Democrats argued late last year that the impeachment of President Donald Trump was too urgent to wait for facts and key testimony.
The nation's survival was supposedly at stake. That's why they didn't have time to go through formal procedures and litigation to compel testimony from certain witnesses, such as former national security adviser John Bolton and White House chief of staff Mick Mulvaney.
Instead, they voted to impeach with a thin, partisan case that attracted no Republican votes. Then, having impeached Trump, they sat on their impeachment articles for weeks.
The Democrats' delay, and their continued whining, are based on their demand that the Senate adopt their preferred process for trying the impeachment. Instead of the procedure used for President Bill Clinton's impeachment in 1999, they want new rules that guarantee the Senate hears testimony that they themselves could not be bothered to obtain.

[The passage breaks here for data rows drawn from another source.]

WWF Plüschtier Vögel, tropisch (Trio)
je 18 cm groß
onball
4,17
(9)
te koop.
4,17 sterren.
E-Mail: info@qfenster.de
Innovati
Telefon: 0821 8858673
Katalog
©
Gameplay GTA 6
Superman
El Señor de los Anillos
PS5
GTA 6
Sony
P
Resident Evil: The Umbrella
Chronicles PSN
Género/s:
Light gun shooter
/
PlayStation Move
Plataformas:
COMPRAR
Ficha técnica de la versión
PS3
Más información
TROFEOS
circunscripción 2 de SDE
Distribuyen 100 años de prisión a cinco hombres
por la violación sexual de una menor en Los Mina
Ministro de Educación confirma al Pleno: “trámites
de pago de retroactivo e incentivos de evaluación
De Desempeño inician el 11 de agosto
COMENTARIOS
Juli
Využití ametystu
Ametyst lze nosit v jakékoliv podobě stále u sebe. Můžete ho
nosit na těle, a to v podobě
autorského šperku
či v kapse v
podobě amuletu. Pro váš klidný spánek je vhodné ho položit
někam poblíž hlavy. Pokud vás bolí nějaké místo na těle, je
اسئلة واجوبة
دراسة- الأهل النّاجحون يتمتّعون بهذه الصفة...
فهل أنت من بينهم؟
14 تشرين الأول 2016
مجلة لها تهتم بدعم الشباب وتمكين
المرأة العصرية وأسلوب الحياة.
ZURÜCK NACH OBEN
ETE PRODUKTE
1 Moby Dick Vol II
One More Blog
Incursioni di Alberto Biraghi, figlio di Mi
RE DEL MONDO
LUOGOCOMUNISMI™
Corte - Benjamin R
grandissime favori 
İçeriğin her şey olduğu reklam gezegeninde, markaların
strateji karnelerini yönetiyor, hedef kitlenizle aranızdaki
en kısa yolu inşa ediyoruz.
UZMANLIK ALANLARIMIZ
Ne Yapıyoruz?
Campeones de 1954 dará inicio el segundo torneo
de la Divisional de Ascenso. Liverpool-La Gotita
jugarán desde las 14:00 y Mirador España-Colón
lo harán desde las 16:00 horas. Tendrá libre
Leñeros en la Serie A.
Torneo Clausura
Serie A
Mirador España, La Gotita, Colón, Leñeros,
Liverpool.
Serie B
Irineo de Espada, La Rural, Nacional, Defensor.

Senate Majority Leader Mitch McConnell said he will stick to those Clinton-era rules. He's right to do so. This is not about whether there will be witnesses or documents. It is about whether House Democrats can dictate to the Senate how to run its trial. The fact is, Democrats fear impeachment is flopping. They are desperate to bolster the weak, partisan case they made for it in the House.
Why do Democrats want the Senate to promise, in advance, that it will call Bolton and Mulvaney to testify? Because they don't want senators to laugh their case out of the chamber, summarily voting to dismiss it without further consideration. Remember, it was House Democrats' choice not to compel the testimony in the first place.
This leaves House Democrats in the quandary that often befalls liars: They have trapped themselves. For if the case for impeachment is sufficient "to prove the case beyond any doubt at all," as Rep. Jerry Nadler said, then additional witnesses are superfluous.
If, on the other hand, these witnesses are essential to make the case, then Democrats abused the House impeachment process for partisan gain, admitting in advance that they impeached Trump without sufficient evidence to remove him from office. Either way, they are lying. Their desire for witnesses is about creating what they hoped would be a politically beneficial spectacle, which is essentially the same motive behind the impeachment itself.
Fortunately, senators will not have to rely on House Democrats' honesty to judge this impeachment for what it is. There will be an opportunity for them to request witness testimony, even though there will be no guarantee to meet House Democrats' demands.
Under the rules McConnell has proposed, senators will hear the case from the impeachment managers and the White House. If the senators want to see or hear more, say, from Bolton, Mulvaney, or Hunter Biden, they can vote to do so once the other cases have been made.
In other words, while McConnell is not guaranteeing witness testimony in advance, his rules do not preclude the calling of witnesses should a majority of senators desire the testimony. This procedure, used in the Clinton impeachment, allowed senators to get answers without allowing House managers to turn the whole thing into an even more ridiculous partisan circus than it was.
History has a way of repeating itself.